In the mid-1960s, I used to travel to Charles Town race track with an impoverished horseplayer who was obsessed by a single dream: hitting the twin double.

Usually, he would have only $2 or $4 in betting money, but that lack of capital did not deter him from driving through mountains, through blizzards if necessary, to make the wager that could return as much as $25,000 on a single ticket.

Charles Town had a special hold on horseplayers, who would drive tortuous roads to get there, or take long, bumpy bus trips from as far away as New York, or ride the old race train (running the risk of losing their money in a crooked poker game enroute). So the announcement yesterday that the track was ceasing operations made many of us feel as if we had suffered a personal loss.

The decision was made by the Kenton Corp., and it has two possible interpretations.

It could be a bluff, a game of political brinksmanship, designed to force the unions, the horsemen and especially the State of West Virginia to make important economic concessions to the track.

Or it could be the response of a disappointed corporation that expected to make an immediate profit on its first racing investment, lost money, instead, and chose to cut those losses quickly.

Either way, it would be easy to denounce the New York-based corporation as a bunch of heartless capitalists, willing to inflict unhappiness on so many people, and to destroy the economic lifeblood of an entire community, at the drop of a hat.

But even though it may not be the most public-spirited, forward-looking of enterprises, the Kenton Corp. is not the real villain.

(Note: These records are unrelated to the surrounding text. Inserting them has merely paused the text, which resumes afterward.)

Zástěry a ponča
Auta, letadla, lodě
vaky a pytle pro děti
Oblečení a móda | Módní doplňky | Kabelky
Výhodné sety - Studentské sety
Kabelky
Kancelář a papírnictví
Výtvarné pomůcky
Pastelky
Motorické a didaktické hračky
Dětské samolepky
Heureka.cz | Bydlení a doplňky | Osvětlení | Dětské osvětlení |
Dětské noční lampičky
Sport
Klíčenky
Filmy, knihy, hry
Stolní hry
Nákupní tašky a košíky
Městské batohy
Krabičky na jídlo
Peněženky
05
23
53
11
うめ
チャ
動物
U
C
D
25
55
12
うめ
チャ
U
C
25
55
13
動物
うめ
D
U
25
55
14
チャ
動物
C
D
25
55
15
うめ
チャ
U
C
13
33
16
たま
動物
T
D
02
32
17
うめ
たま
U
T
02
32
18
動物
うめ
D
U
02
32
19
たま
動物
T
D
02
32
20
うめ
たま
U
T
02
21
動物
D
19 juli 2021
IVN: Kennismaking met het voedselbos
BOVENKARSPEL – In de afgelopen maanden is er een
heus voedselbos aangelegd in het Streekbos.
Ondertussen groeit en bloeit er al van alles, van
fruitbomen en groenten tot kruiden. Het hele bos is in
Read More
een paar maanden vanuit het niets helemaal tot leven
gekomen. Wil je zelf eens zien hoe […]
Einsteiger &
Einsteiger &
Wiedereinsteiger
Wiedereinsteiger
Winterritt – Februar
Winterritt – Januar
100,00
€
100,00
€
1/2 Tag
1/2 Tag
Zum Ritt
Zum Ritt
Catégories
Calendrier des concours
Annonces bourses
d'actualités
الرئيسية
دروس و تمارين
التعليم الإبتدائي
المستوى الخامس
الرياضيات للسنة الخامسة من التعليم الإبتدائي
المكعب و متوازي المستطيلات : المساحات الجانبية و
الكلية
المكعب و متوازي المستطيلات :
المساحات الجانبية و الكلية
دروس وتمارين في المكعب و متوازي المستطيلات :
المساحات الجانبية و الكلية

If Charles Town is truly dead, it was killed by politicians -- the ones at the federal and state levels who curshed it with their taxes.

For years, Charles Town and its sister track, Shenandoah Downs, were successful and profitable. The management attempted to treat customers well, giving them attractive and comfortable facilities and, more important, the hope of a windfall.

A horseplayer needed some special motiviation to make the long journey into the mountains and Charles Town offered it in the form of exoitc wagering. Even while other tracks stuck to the traditional win-place-show betting, Charles Town was offering exotica like the twin double, the big exacta and the jackpot.

The rapid expansion of the racing industry in the past few years squeezed many Eastern tracks out of existence, but Charles Town's unique appeal enabled it to withstand the increased competition from Penn National and from the Maryland harness tracks. It did, at least, as long as the exotic bets continued to lure customers.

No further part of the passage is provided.